▶ **What is expected**:
Starting at the top line and ending at the bottom one, repeat the entries exactly and drop every picture.

▶ **Material for the task**:
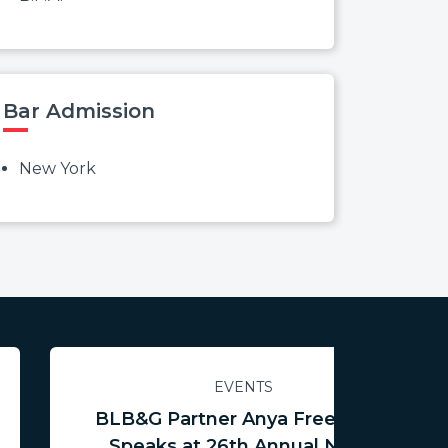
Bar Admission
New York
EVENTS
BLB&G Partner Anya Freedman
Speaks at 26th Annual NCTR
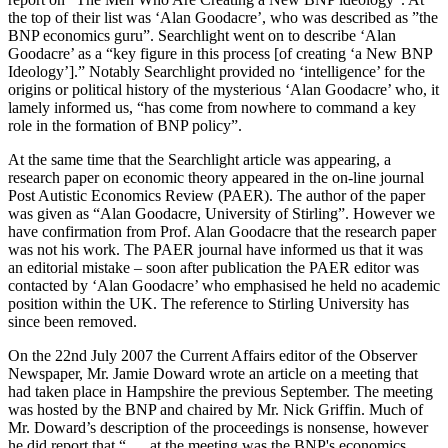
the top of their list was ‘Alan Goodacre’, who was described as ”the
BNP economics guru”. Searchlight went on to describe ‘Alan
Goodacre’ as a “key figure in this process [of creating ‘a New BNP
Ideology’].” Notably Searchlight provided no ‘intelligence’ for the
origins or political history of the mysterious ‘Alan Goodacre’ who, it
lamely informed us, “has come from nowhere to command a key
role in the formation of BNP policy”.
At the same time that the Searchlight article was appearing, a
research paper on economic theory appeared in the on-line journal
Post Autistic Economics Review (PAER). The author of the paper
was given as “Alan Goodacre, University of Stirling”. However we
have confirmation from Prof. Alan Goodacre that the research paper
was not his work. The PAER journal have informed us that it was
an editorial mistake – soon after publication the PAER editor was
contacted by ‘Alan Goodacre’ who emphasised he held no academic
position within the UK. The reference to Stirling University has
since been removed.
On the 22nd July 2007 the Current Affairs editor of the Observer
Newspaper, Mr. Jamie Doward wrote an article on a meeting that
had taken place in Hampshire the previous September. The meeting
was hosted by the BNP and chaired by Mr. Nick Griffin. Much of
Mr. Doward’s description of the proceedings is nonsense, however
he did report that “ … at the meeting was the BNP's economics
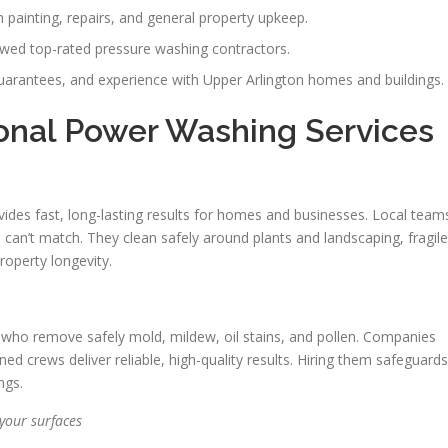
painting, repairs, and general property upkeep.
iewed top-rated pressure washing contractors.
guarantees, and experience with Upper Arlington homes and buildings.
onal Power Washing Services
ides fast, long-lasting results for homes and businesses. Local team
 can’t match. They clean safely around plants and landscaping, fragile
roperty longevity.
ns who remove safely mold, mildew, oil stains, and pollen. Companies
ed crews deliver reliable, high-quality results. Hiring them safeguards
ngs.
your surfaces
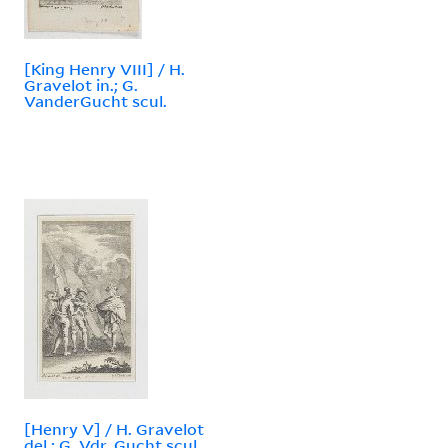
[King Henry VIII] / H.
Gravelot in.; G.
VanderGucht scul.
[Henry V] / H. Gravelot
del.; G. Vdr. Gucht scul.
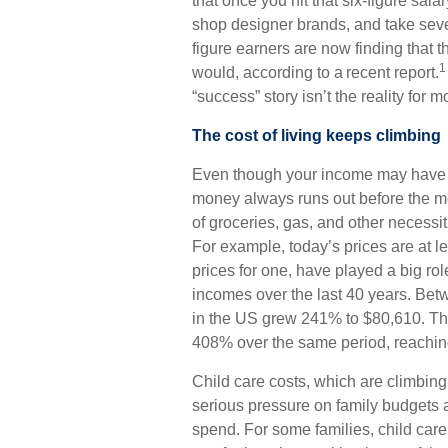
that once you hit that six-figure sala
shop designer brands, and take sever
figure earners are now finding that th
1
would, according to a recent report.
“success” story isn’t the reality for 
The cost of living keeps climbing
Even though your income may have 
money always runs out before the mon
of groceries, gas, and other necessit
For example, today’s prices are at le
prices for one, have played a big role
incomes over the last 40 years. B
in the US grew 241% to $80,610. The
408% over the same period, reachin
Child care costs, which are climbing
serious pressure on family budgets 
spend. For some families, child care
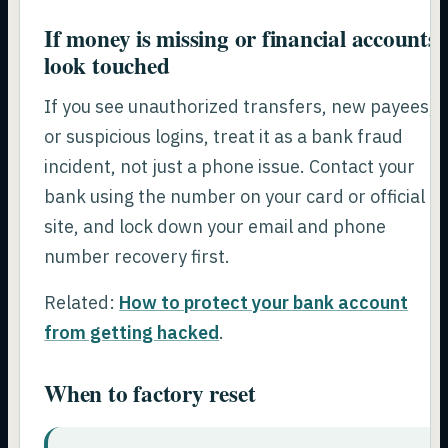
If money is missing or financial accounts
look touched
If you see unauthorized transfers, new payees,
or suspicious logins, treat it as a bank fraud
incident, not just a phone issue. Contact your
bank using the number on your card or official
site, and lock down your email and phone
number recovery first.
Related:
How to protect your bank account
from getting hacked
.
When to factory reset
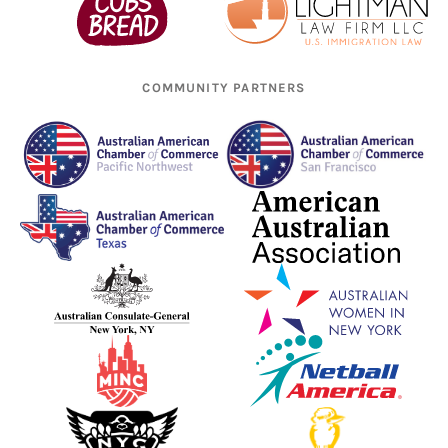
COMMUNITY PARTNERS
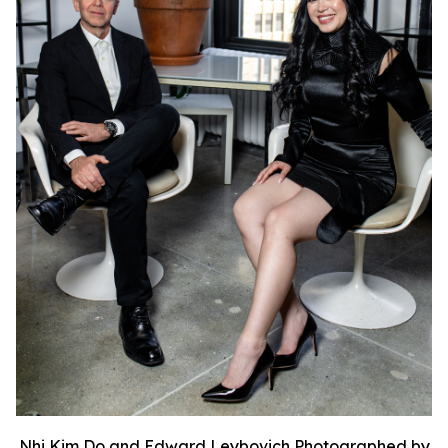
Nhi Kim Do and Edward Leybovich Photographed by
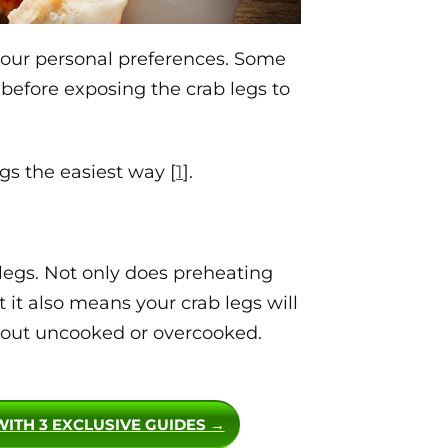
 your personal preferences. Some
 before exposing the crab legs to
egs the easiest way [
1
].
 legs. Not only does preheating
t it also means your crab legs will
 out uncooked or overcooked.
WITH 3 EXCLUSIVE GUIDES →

▶ **Solution for this task**:
Bar Admission
New York
EVENTS
BLB&G Partner Anya Freedman
Speaks at 26th Annual NCTR
the top of their list was ‘Alan Goodacre’, who was described as ”the
BNP economics guru”. Searchlight went on to describe ‘Alan
Goodacre’ as a “key figure in this process [of creating ‘a New BNP
Ideology’].” Notably Searchlight provided no ‘intelligence’ for the
origins or political history of the mysterious ‘Alan Goodacre’ who, it
lamely informed us, “has come from nowhere to command a key
role in the formation of BNP policy”.
At the same time that the Searchlight article was appearing, a
research paper on economic theory appeared in the on-line journal
Post Autistic Economics Review (PAER). The author of the paper
was given as “Alan Goodacre, University of Stirling”. However we
have confirmation from Prof. Alan Goodacre that the research paper
was not his work. The PAER journal have informed us that it was
an editorial mistake – soon after publication the PAER editor was
contacted by ‘Alan Goodacre’ who emphasised he held no academic
position within the UK. The reference to Stirling University has
since been removed.
On the 22nd July 2007 the Current Affairs editor of the Observer
Newspaper, Mr. Jamie Doward wrote an article on a meeting that
had taken place in Hampshire the previous September. The meeting
was hosted by the BNP and chaired by Mr. Nick Griffin. Much of
Mr. Doward’s description of the proceedings is nonsense, however
he did report that “ … at the meeting was the BNP's economics
painting, repairs, and general property upkeep.
iewed top-rated pressure washing contractors.
guarantees, and experience with Upper Arlington homes and buildings.
onal Power Washing Services
ides fast, long-lasting results for homes and businesses. Local team
 can’t match. They clean safely around plants and landscaping, fragile
roperty longevity.
ns who remove safely mold, mildew, oil stains, and pollen. Companies
ed crews deliver reliable, high-quality results. Hiring them safeguards
ngs.
your surfaces
[King Henry VIII] / H.
Gravelot in.; G.
VanderGucht scul.
[Henry V] / H. Gravelot
del.; G. Vdr. Gucht scul.
that once you hit that six-figure sala
shop designer brands, and take sever
figure earners are now finding that th
1
would, according to a recent report.
“success” story isn’t the reality for 
The cost of living keeps climbing
Even though your income may have 
money always runs out before the mon
of groceries, gas, and other necessit
For example, today’s prices are at le
prices for one, have played a big role
incomes over the last 40 years. B
in the US grew 241% to $80,610. The
408% over the same period, reachin
Child care costs, which are climbing
serious pressure on family budgets 
spend. For some families, child care
If money is missing or financial accounts
look touched
If you see unauthorized transfers, new payees,
or suspicious logins, treat it as a bank fraud
incident, not just a phone issue. Contact your
bank using the number on your card or official
site, and lock down your email and phone
number recovery first.
Related:
How to protect your bank account
from getting hacked
.
When to factory reset
COMMUNITY PARTNERS
Nhi Kim Do and Edward Leybovich Photographed by
 your personal preferences. Some
 before exposing the crab legs to
egs the easiest way [
1
].
 legs. Not only does preheating
t it also means your crab legs will
 out uncooked or overcooked.
WITH 3 EXCLUSIVE GUIDES →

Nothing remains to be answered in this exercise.